• [EXERCISE REQUIREMENTS] Starting with the line that has "ומנהלים אינטראקציה מול" in the records below and ending with the line that has "instagram.com/bobi.mx", output those lines exactly and nothing more; omit the pictures.

*** DATA ***

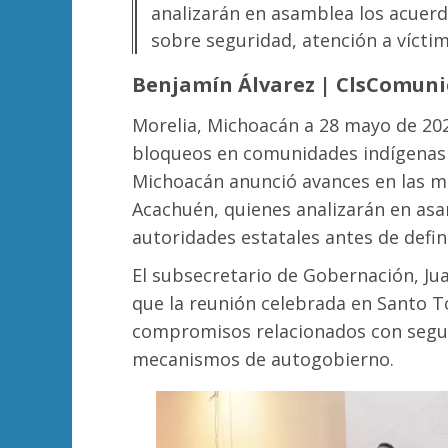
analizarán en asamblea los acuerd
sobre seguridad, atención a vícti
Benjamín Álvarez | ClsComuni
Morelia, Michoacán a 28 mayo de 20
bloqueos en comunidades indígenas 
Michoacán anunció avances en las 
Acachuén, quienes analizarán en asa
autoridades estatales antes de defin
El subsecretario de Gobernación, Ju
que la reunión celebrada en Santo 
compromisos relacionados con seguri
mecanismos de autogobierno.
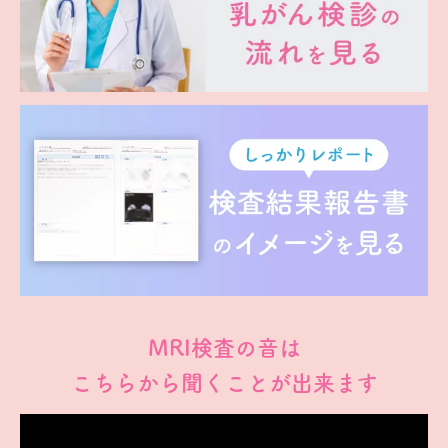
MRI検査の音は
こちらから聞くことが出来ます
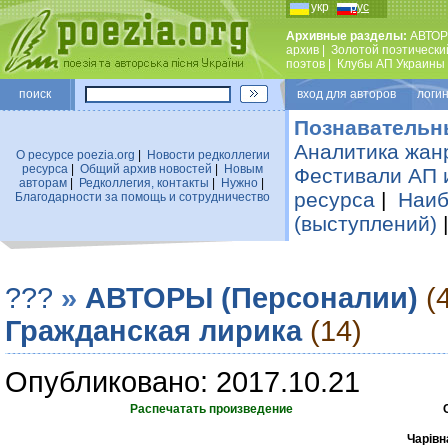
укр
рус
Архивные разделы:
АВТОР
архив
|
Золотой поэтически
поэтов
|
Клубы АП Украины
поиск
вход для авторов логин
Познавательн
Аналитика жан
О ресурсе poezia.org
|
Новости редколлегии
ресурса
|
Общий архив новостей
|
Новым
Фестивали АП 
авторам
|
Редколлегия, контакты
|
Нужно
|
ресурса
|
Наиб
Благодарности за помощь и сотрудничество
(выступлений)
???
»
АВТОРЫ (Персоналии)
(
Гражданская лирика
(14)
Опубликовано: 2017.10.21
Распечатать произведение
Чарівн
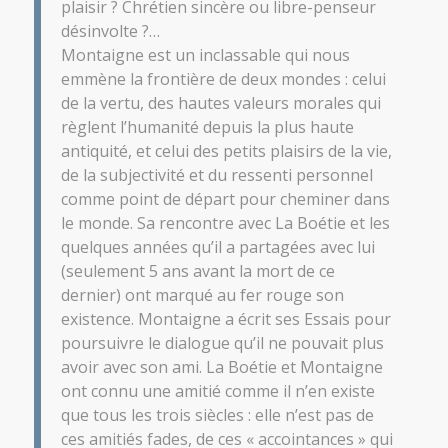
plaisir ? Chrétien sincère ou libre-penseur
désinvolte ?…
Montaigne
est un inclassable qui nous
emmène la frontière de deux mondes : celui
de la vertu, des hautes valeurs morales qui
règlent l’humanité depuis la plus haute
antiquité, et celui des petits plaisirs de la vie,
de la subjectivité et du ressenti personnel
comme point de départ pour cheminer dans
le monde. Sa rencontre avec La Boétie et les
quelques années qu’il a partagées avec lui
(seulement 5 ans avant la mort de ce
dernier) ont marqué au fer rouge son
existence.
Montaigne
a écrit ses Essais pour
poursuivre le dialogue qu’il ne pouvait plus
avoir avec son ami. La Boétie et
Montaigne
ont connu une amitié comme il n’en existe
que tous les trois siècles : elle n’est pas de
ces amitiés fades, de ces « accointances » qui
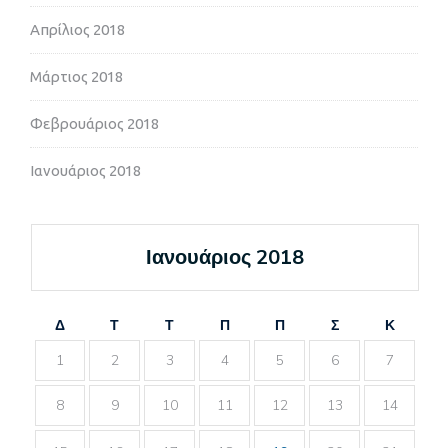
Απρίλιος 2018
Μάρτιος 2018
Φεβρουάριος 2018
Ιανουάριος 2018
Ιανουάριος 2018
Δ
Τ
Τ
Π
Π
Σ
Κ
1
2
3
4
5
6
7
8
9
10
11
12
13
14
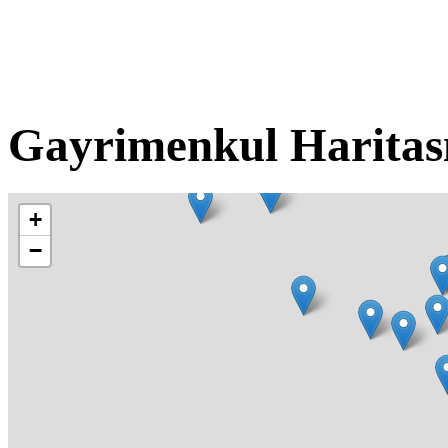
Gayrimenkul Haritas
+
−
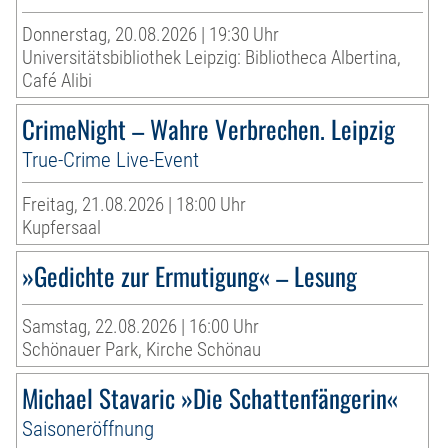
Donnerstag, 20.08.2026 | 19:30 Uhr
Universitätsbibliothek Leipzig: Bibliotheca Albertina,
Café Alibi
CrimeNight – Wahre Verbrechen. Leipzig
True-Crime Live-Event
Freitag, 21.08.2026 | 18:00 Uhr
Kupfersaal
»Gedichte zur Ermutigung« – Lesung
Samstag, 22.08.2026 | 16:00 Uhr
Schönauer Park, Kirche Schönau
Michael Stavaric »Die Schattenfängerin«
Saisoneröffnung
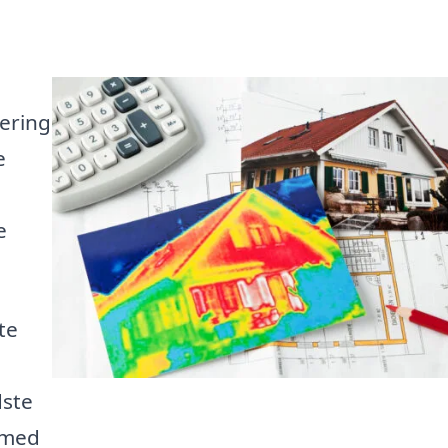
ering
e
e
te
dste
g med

*** End of DATA ***
*** DATA ***

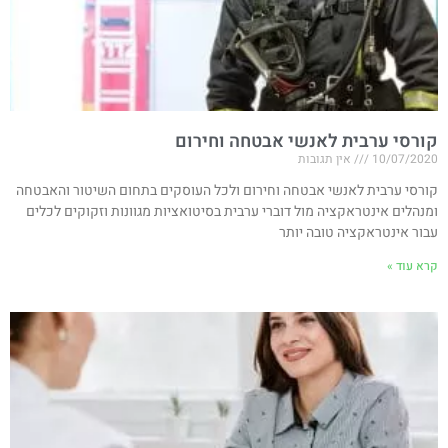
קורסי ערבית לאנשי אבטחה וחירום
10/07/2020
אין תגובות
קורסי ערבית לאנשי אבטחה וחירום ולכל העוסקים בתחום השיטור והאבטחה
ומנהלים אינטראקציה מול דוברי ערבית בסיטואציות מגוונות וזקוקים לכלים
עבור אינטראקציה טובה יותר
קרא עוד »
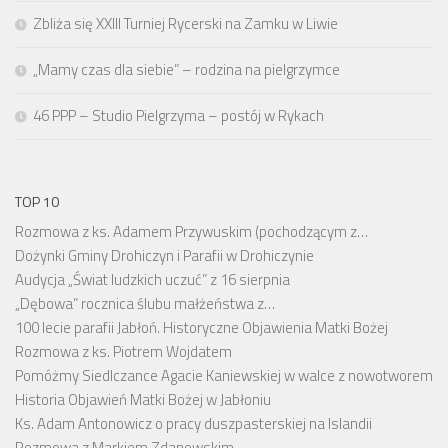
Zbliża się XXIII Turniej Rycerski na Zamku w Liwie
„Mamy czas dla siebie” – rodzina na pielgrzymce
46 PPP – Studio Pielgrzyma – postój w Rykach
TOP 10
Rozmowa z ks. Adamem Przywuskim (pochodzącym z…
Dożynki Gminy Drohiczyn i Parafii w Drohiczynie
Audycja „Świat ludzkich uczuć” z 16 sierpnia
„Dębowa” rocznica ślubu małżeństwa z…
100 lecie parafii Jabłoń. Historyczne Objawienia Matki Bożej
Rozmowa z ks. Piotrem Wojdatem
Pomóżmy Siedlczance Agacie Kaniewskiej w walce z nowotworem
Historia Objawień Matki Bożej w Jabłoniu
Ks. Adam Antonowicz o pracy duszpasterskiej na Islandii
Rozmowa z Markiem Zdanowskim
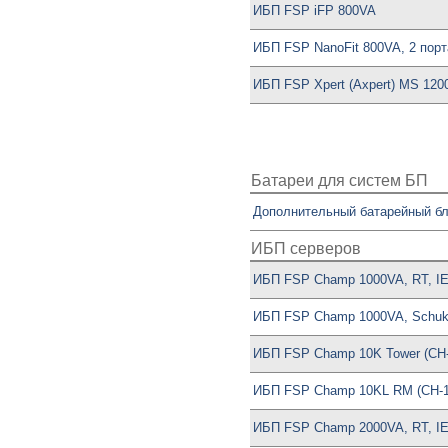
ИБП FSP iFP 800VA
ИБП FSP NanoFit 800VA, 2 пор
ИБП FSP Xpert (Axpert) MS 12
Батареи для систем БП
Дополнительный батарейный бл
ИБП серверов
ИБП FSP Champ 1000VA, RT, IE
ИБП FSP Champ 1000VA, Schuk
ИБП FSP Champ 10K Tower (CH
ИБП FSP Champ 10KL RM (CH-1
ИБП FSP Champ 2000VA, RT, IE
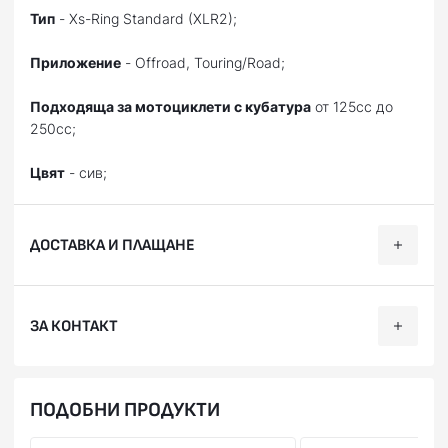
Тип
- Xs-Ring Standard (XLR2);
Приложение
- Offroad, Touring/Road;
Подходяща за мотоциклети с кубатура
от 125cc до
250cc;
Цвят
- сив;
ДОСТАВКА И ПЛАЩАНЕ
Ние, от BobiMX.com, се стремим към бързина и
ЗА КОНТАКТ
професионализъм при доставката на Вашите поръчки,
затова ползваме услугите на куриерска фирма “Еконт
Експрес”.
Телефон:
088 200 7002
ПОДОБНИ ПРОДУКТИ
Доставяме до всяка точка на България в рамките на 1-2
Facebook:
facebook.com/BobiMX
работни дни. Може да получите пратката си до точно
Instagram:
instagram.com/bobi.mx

*** End of DATA ***

• [SOLUTION FOR THIS PROBLEM]
ומנהלים אינטראקציה מול דוברי ערבית בסיטואציות מגוונות וזקוקים לכלים
עבור אינטראקציה טובה יותר
קרא עוד »
Zbliża się XXIII Turniej Rycerski na Zamku w Liwie
„Mamy czas dla siebie” – rodzina na pielgrzymce
46 PPP – Studio Pielgrzyma – postój w Rykach
TOP 10
Rozmowa z ks. Adamem Przywuskim (pochodzącym z…
Dożynki Gminy Drohiczyn i Parafii w Drohiczynie
Audycja „Świat ludzkich uczuć” z 16 sierpnia
„Dębowa” rocznica ślubu małżeństwa z…
100 lecie parafii Jabłoń. Historyczne Objawienia Matki Bożej
Rozmowa z ks. Piotrem Wojdatem
Pomóżmy Siedlczance Agacie Kaniewskiej w walce z nowotworem
Historia Objawień Matki Bożej w Jabłoniu
Ks. Adam Antonowicz o pracy duszpasterskiej na Islandii
Rozmowa z Markiem Zdanowskim
ИБП FSP iFP 800VA
ИБП FSP NanoFit 800VA, 2 пор
ИБП FSP Xpert (Axpert) MS 12
Батареи для систем БП
Дополнительный батарейный бл
ИБП серверов
ИБП FSP Champ 1000VA, RT, IE
ИБП FSP Champ 1000VA, Schuk
ИБП FSP Champ 10K Tower (CH
ИБП FSP Champ 10KL RM (CH-1
ИБП FSP Champ 2000VA, RT, IE
Тип
- Xs-Ring Standard (XLR2);
Приложение
- Offroad, Touring/Road;
Подходяща за мотоциклети с кубатура
от 125cc до
250cc;
Цвят
- сив;
ДОСТАВКА И ПЛАЩАНЕ
Ние, от BobiMX.com, се стремим към бързина и
ЗА КОНТАКТ
професионализъм при доставката на Вашите поръчки,
затова ползваме услугите на куриерска фирма “Еконт
Експрес”.
Телефон:
088 200 7002
ПОДОБНИ ПРОДУКТИ
Доставяме до всяка точка на България в рамките на 1-2
Facebook:
facebook.com/BobiMX
работни дни. Може да получите пратката си до точно
Instagram:
instagram.com/bobi.mx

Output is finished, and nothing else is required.